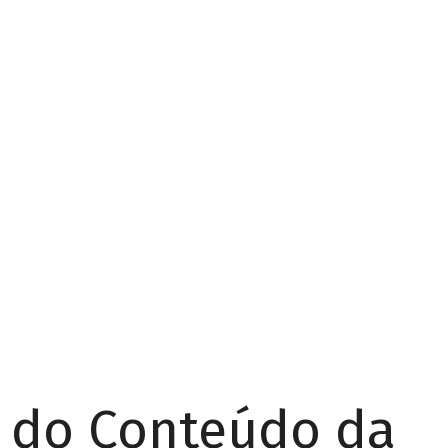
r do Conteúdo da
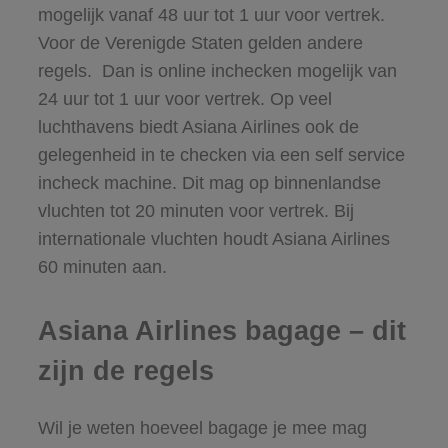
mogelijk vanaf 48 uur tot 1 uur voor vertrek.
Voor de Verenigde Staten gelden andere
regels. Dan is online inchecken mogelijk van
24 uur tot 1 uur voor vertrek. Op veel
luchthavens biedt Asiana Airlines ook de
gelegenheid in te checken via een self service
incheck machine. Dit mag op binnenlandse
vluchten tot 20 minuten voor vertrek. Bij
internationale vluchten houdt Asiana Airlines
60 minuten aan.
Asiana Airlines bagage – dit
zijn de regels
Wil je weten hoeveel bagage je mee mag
··········
§ **Work item**: The pictures are not part of the copy. Retype everything else in the entries exactly.

§ **Exercise response**:
r do Conteúdo da
mogelijk vanaf 48 uur tot 1 uur voor vertrek.
Voor de Verenigde Staten gelden andere
regels. Dan is online inchecken mogelijk van
24 uur tot 1 uur voor vertrek. Op veel
luchthavens biedt Asiana Airlines ook de
gelegenheid in te checken via een self service
incheck machine. Dit mag op binnenlandse
vluchten tot 20 minuten voor vertrek. Bij
internationale vluchten houdt Asiana Airlines
60 minuten aan.
Asiana Airlines bagage – dit
zijn de regels
Wil je weten hoeveel bagage je mee mag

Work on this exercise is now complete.